Despite this heist — and concerns over lax security at other exchanges — regulators, investors, and enthusiasts in the country have not been deterred. While China has banned cryptocurrency exchanges outright, reportedly because the government intends to create its own digital currency, and South Korea has outlawed anonymous transactions, the Japanese government has embraced the blockchain phenomenon.
The government believes it can take the lead in the regional cryptocurrency race, which it hopes will drive economic growth and bring the government a hefty sum in taxes. According to one estimate, the government could benefit to the tune of Y1 trillion, or $9.2 billion, a year.
And it’s not just the crypto community and the state, Japanese companies are increasingly accepting payment in digital currencies, with over 10,000 companies already accepting Bitcoin instead of cash, including Peach, the nation’s largest budget airline, and electronics retailer Bic Camera. Further, the eighth-largest bank in the world, Tokyo-based Mitsubishi UFJ Financial Group, is developing its own cryptocurrency.

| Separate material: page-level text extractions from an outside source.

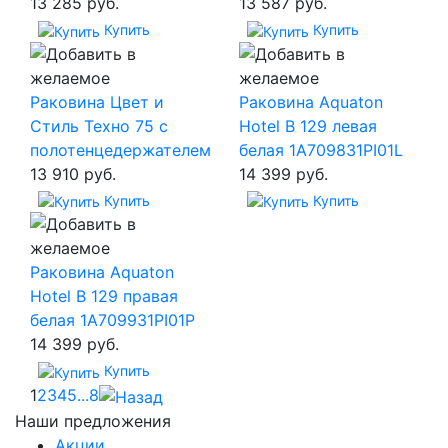
13 285 руб.
13 587 руб.
Купить
Купить
Раковина Цвет и
Раковина Aquaton
Стиль Техно 75 с
Hotel B 129 левая
полотенцедержателем
белая 1A709831PI01L
13 910 руб.
14 399 руб.
Купить
Купить
Раковина Aquaton
Hotel B 129 правая
белая 1A709931PI01P
14 399 руб.
Купить
1
2
3
4
5
...
8
Наши предложения
Акции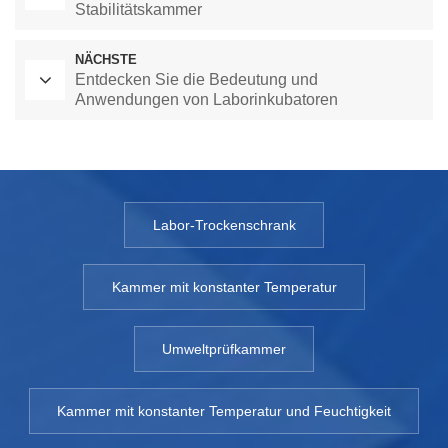
Stabilitätskammer
NÄCHSTE
Entdecken Sie die Bedeutung und
Anwendungen von Laborinkubatoren
Labor-Trockenschrank
Kammer mit konstanter Temperatur
Umweltprüfkammer
Kammer mit konstanter Temperatur und Feuchtigkeit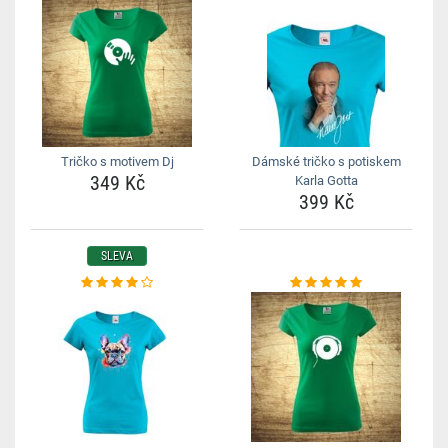
Tričko s motivem Dj
Dámské tričko s potiskem
349 Kč
Karla Gotta
399 Kč
SLEVA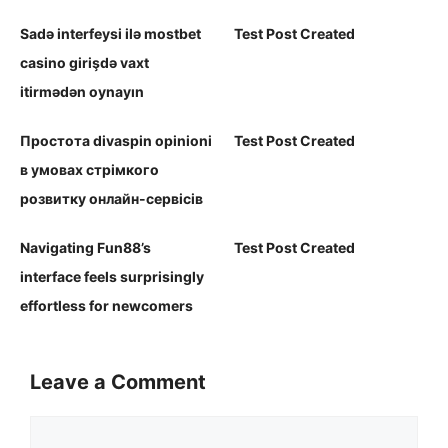
Sadə interfeysi ilə mostbet
Test Post Created
casino girişdə vaxt
itirmədən oynayın
Простота divaspin opinioni
Test Post Created
в умовах стрімкого
розвитку онлайн-сервісів
Navigating Fun88’s
Test Post Created
interface feels surprisingly
effortless for newcomers
Leave a Comment
Comment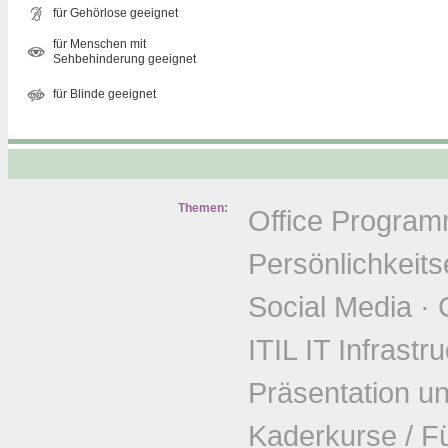
für Gehörlose geeignet
für Menschen mit
Sehbehinderung geeignet
für Blinde geeignet
Themen:
Office Progra
Persönlichkeits
Social Media
·
ITIL IT Infrastr
Präsentation u
Kaderkurse / F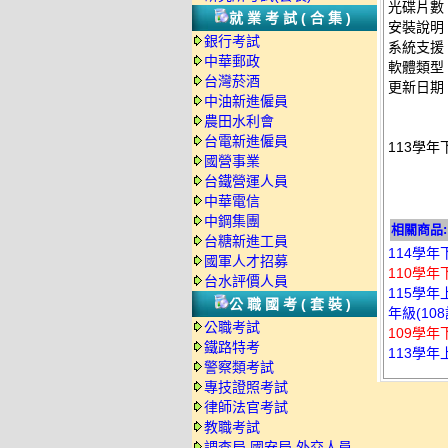
光碟片數
就業考試(合集)
安裝說明
銀行考試
系統支援：
中華郵政
軟體類型
台灣菸酒
更新日期：2
中油新進僱員
農田水利會
台電新進僱員
113學年
國營事業
台鐵營運人員
中華電信
中鋼集團
相關商品:
台糖新進工員
114學年
國軍人才招募
110學年
台水評價人員
115學年
公職國考(套裝)
年級(10
公職考試
109學年
鐵路特考
113學年
警察類考試
專技證照考試
律師法官考試
教職考試
調查局.國安局.外交人員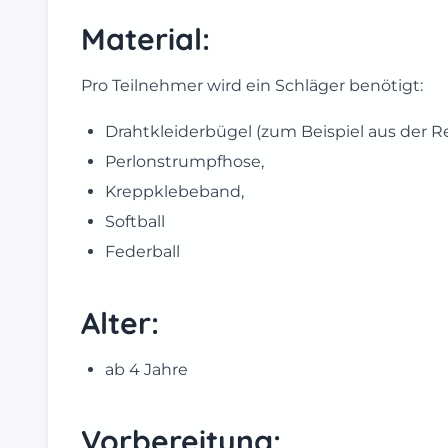
Material:
Pro Teilnehmer wird ein Schläger benötigt:
Drahtkleiderbügel (zum Beispiel aus der R
Perlonstrumpfhose,
Kreppklebeband,
Softball
Federball
Alter:
ab 4 Jahre
Vorbereitung:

The problem, demonstrated by both the recent Coincheck heist and also the February 2014 hack and subsequent collapse of Mt. Gox Bitcoin exchange in Tokyo, is that regulators are playing catch-up in a quickly developing industry. As such, some exchanges have been permitted to remain vulnerable. In the case of Coincheck, the NEM coins were stored in a “hot wallet” instead of the more secure “cold wallet,” which operates on platforms not directly connected to the internet. Coincheck also didn’t implement an extra layer of security known as a multi-signature system.
“Innovation has been so fast that the government and bureaucrats until recently did not understand the functions of the blockchain or what a ‘cold wallet’ or a ‘hot wallet’ is,” said Ken Kawai, a partner at the law firm Anderson Mori & Tomotsune — who are serving as cryptocurrency advisers to the government. “Japan’s financial regulators are traditionally very conservative and never the first to move, but that has changed and Japan wants to be friendly to fintech,” he said. “It is just that nobody expected it to happen this fast.”
“I see a lot of energy and enthusiasm for cryptocurrencies here, despite what has happened,” said Scott Gentry, founder of the FreeAbound business development consultancy in Tokyo. “In the Coincheck case, the owner was told that he needed to have multi-signature security protocols in place, but he claimed he ‘never got around to it’, which is simply dereliction of duty to his clients.” This could be an example of gross negligence on the part of Coincheck; other Japanese exchanges have also been accused of irresponsible advertising.